The roundtable took place at the Engineering Club and included state representatives Paulo Ramos (PSOL), Luiz Paulo Corrêa da Rocha (PSDB), Dr. Glaucio Julianelli (PSOL), Sérgio Ricardo (Founder of Baía Viva), and Nilo Ovídio Lima Passos (President of SEAERJ). José Stelberto Soares, an advisor of the Engineering Club and sanitation engineer, acted as moderator.

The event was opened by Sebastião Soares (first Vice-President of the Engineering Club), who presented the positioning of the Engineering Club through a written statement, approved by its Board of Directors.
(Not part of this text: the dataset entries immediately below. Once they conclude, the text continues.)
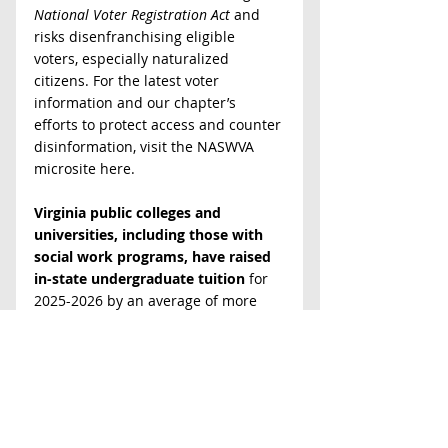
National Voter Registration Act
 and 
risks disenfranchising eligible 
voters, especially naturalized 
citizens. For the latest voter 
information and our chapter’s 
efforts to protect access and counter 
disinformation, visit the NASWVA 
microsite here.
Virginia public colleges and 
universities, including those with 
social work programs, have raised 
in-state undergraduate tuition
 for 
2025-2026 by an average of more 
than 2% (total cost $14,846), despite 
legislators pleas to freeze or 
minimize increases. This is the 
fourth year of tuition hikes, 
according to the 
State Council of 
Higher Education of Virginia
. Virginia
Among others, the statement affirmed the Club’s stance that water needs to remain a public and universal service:

“What matters to the society is that the provided service is universal, of good quality and with modest tariffs, which requires the existence of regulatory agencies whose members are chosen critically and that count with the participation of civil society representatives, especially end-users. That way, an effective and transparent control of the services can be guaranteed, mainly with regards to coverage and quality…
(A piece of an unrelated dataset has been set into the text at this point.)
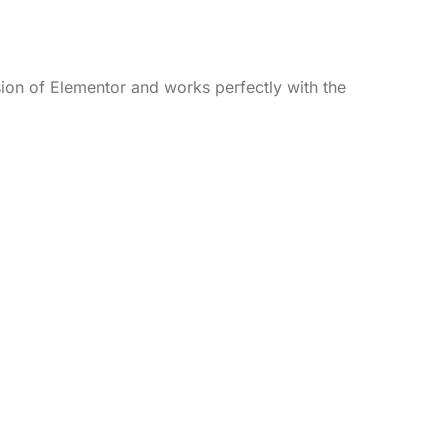
sion of Elementor and works perfectly with the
Ensuring the provision of public service, with effective social control and transparency, and provided that the interests of the concessionaire do not prevail over services to its users, it is important that the company is of national capital, in order to avoid the creation of a deficit in the balance of payments, since the provision of public services generates results only in reais.”
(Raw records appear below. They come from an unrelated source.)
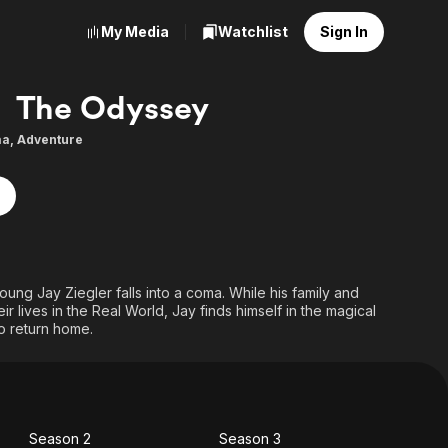
My Media
Watchlist
Sign In
The Odyssey
ma
,
Adventure
oung Jay Ziegler falls into a coma. While his family and
ir lives in the Real World, Jay finds himself in the magical
o return home.
Season 2
Season 3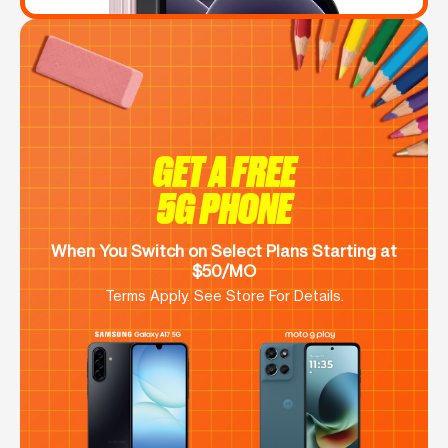
GET A FREE
5G PHONE
When You Switch on Select Plans Starting at
$50/MO
Terms Apply. See Store For Details.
Despite the event’s aim being the search for alternatives to CEDAE’s imminent privatization, Paulo Ramos argued that they “were not going to discuss alternatives [since] CEDAE is the only option,” adding that CEDAE has a symbolic character for the people of Rio.

Luiz Paulo Corrêa da Rocha pointed out that what is currently at stake is a privatization, which refers to physical assets being sold, such as the subterranean infrastructure and treatment stations, and which is different from a concession (where the private company operates the services and makes new investments to increase efficiency). Corrêa da Rocha criticized the privatization as it would take away investment and thus slow down the development of the water and sanitation sector.

Further, the state representative lamented that the government seemed to have made this far-reaching decision without possessing proper knowledge on what this could lead to, leaving many questions unanswered: “Who will be responsible for production? What is the value of the assets? What are the investment goals for universalization?”

Also focusing on longer-term developments, Julianelli explained that several major changes will be indispensable in the Brazilian sanitation sector over the next years, which will involve disputes over water, mainly with the adjacent state of São Paulo. “This negotiation, this presentation of the interests of Rio de Janeiro’s citizens, needs to be conducted by a state company, the state government of Rio de Janeiro,” he argued. This was complemented by his argument that CEDAE has accumulated a vast amount of knowledge and experience during its several decades of activity.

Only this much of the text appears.